‘Yeah, whatever, just don’t tell anybody,’ I say nastily. ‘It’s not for Sylvie, anyway,’ I add, muttering.
‘What? How many people are you sleeping with?’ she shrieks, and I start walking out immediately, not able to deal with her. ‘Let me run a few names of people you’ve hooked up with, Max, you total boy slut.’ I hear her voice calling after me, reciting a list as I leave the store, practically running: ‘Maria in form 11S, Marissa King, Sam Baines, Carla Hollis, Nats B, Karina C, Anita Singh, Olivia Wasikowski, Becky P, Anna Svensson, Coralie in 11B, Sarah M, Rosie C . . .’
Stupid bitch.
Karen
December’s first few days bring the most honed shafts of light: delicate, pale, concentrated rays that strike the dust falling through the air and reveal it. I love this time of year: the low sun, the acute happiness of short days and cold air. The dust is my particular love. I read somewhere once that the dust in our houses is almost all dead human skin. The dust is us: Steve, my boys and I. We are living in a whirlwind of our own skin, making this house our home, giving it our fingerprint. Our DNA is at rest on the mantelpiece.

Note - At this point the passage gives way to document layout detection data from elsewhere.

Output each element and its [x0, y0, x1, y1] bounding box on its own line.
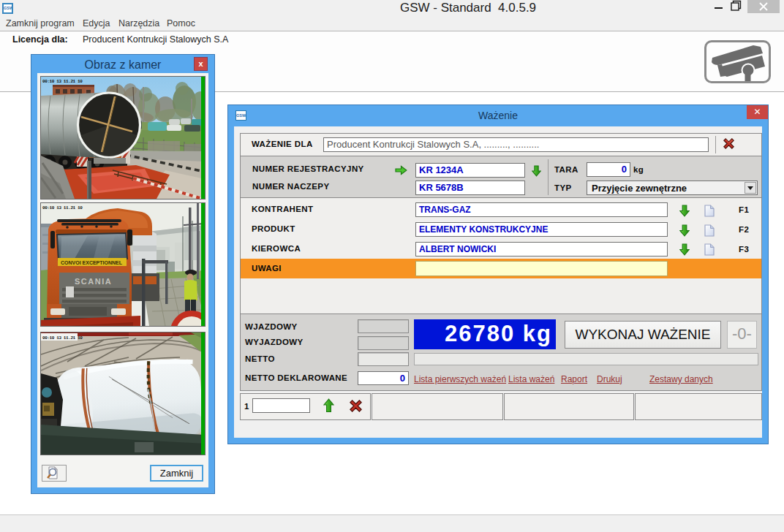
svg-text:SCANIA: SCANIA [75, 277, 112, 286]
svg-text:00:10 13 11.21 10: 00:10 13 11.21 10 [42, 335, 83, 341]
svg-text:00:10 13 11.21 10: 00:10 13 11.21 10 [42, 205, 83, 210]
svg-text:00:10 13 11.21 10: 00:10 13 11.21 10 [42, 79, 83, 84]
svg-text:CONVOI EXCEPTIONNEL: CONVOI EXCEPTIONNEL [61, 260, 123, 265]
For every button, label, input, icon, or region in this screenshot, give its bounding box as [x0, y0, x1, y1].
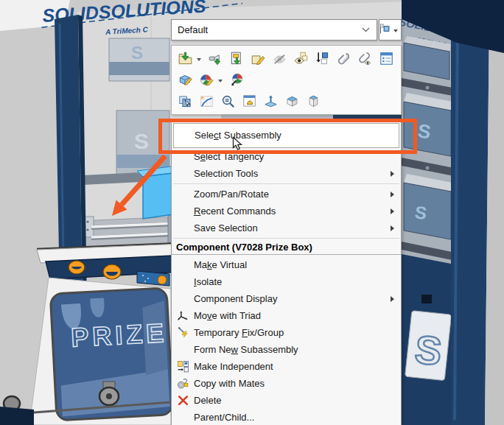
- menu-item-move-with-triad[interactable]: Move with Triad: [172, 307, 401, 324]
- select-other-icon[interactable]: [175, 91, 196, 111]
- menu-item-select-tangency[interactable]: Select Tangency: [172, 148, 401, 165]
- submenu-arrow-icon: [391, 296, 394, 302]
- menu-item-recent-commands[interactable]: Recent Commands: [172, 203, 401, 219]
- fix-group-icon: [177, 326, 189, 339]
- flyout-caret-icon[interactable]: [218, 80, 223, 82]
- insert-components-icon[interactable]: [312, 49, 333, 69]
- menu-item-parent-child[interactable]: Parent/Child...: [172, 409, 401, 425]
- side-shelf-boxes: S S: [402, 36, 455, 261]
- triad-icon: [177, 309, 189, 322]
- svg-text:S: S: [131, 43, 143, 63]
- svg-text:S: S: [134, 129, 149, 153]
- zoom-to-selection-icon[interactable]: [217, 91, 239, 111]
- configuration-dropdown[interactable]: Default: [171, 19, 377, 41]
- move-with-triad-icon[interactable]: [260, 91, 281, 111]
- toolbar-row-2: [175, 69, 398, 91]
- unsuppress-with-dependents-icon[interactable]: [354, 49, 376, 69]
- menu-item-temporary-fix-group[interactable]: Temporary Fix/Group: [172, 324, 401, 341]
- flyout-caret-icon: [393, 29, 398, 32]
- menu-separator: [173, 238, 399, 239]
- display-states-icon: [379, 23, 391, 38]
- toolbar-row-1: [175, 48, 398, 69]
- menu-item-component-display[interactable]: Component Display: [172, 290, 401, 307]
- copy-appearance-icon[interactable]: [226, 70, 248, 90]
- context-toolbar: [171, 45, 402, 115]
- component-properties-icon[interactable]: [376, 49, 397, 69]
- hide-component-icon[interactable]: [269, 49, 290, 69]
- menu-separator: [173, 183, 399, 184]
- appearances-icon[interactable]: [196, 70, 217, 90]
- svg-text:PRIZE: PRIZE: [70, 317, 168, 353]
- edit-in-context-icon[interactable]: [248, 49, 269, 69]
- edit-assembly-icon[interactable]: [175, 70, 196, 90]
- chevron-down-icon: [362, 27, 370, 32]
- menu-item-make-virtual[interactable]: Make Virtual: [172, 256, 401, 273]
- normal-to-icon[interactable]: [281, 91, 303, 111]
- submenu-arrow-icon: [391, 192, 394, 197]
- menu-item-select-subassembly[interactable]: Select Subassembly: [173, 123, 399, 148]
- shelf-box-upper-left: S: [109, 38, 169, 81]
- svg-text:S: S: [413, 326, 444, 373]
- menu-item-copy-with-mates[interactable]: Copy with Mates: [172, 375, 401, 392]
- open-drawing-icon[interactable]: [226, 49, 248, 69]
- submenu-arrow-icon: [391, 208, 394, 214]
- menu-item-make-independent[interactable]: Make Independent: [172, 358, 401, 375]
- copy-with-mates-icon: [177, 377, 189, 390]
- view-mates-icon[interactable]: [239, 91, 260, 111]
- configuration-value: Default: [178, 24, 208, 35]
- menu-item-isolate[interactable]: Isolate: [172, 273, 401, 290]
- submenu-arrow-icon: [391, 225, 394, 231]
- context-menu: Select Subassembly Select Tangency Selec…: [171, 121, 402, 425]
- open-part-icon[interactable]: [175, 49, 196, 69]
- menu-item-delete[interactable]: Delete: [172, 392, 401, 409]
- menu-item-zoom-pan-rotate[interactable]: Zoom/Pan/Rotate: [172, 186, 401, 203]
- show-hidden-components-icon[interactable]: [290, 49, 312, 69]
- view-orientation-icon[interactable]: [303, 91, 324, 111]
- delete-icon: [177, 394, 189, 407]
- reload-icon[interactable]: [205, 49, 226, 69]
- sketch-icon[interactable]: [196, 91, 217, 111]
- submenu-arrow-icon: [391, 171, 394, 177]
- menu-item-form-new-subassembly[interactable]: Form New Subassembly: [172, 341, 401, 358]
- suppress-icon[interactable]: [333, 49, 354, 69]
- display-states-button[interactable]: [379, 19, 402, 41]
- door-logo-plate: S: [405, 311, 452, 381]
- toolbar-row-3: [175, 91, 398, 112]
- menu-section-component-header: Component (V7028 Prize Box): [172, 240, 401, 255]
- make-independent-icon: [177, 360, 189, 373]
- flyout-caret-icon[interactable]: [197, 58, 201, 61]
- menu-item-selection-tools[interactable]: Selection Tools: [172, 165, 401, 182]
- menu-item-save-selection[interactable]: Save Selection: [172, 219, 401, 236]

At least, until the cleaning lady comes tomorrow and dusts it.
On Saturday morning, I cannot help lying down in the small living room, sighing in exhaustion and with relief, locking the big, old door with the quirky metal key ever so quietly so Steve’s staff cannot come in. I cannot help melting into the comfort of the old sofa, and taking a moment to watch the light drift across the room, the dust falling through it. Beyond the light is one of the new pictures of my family over the mantelpiece that we had such a rushed, hassled day to get. When I look at us all, I still can’t quite believe that I made this family, that I am this old, that I am responsible for both those boys, one already a teenager.
Max was Max the moment he was born. He gave a startled cry, then smiled, and kept smiling. He slept through the night and rarely whined and was happy with so little. Steve worried about that sometimes. Max was happy with nothing. Steve wanted him to want things. I understand, but I think it’s important to be grateful and not to make a fuss, and Max is very grateful and doesn’t make a fuss.
Then Daniel came, and grizzled and grumbled and turned away from us and wouldn’t take milk and threw toys.
It’s true I see them a little differently: Daniel is a hormonal timebomb, Max . . . isn’t.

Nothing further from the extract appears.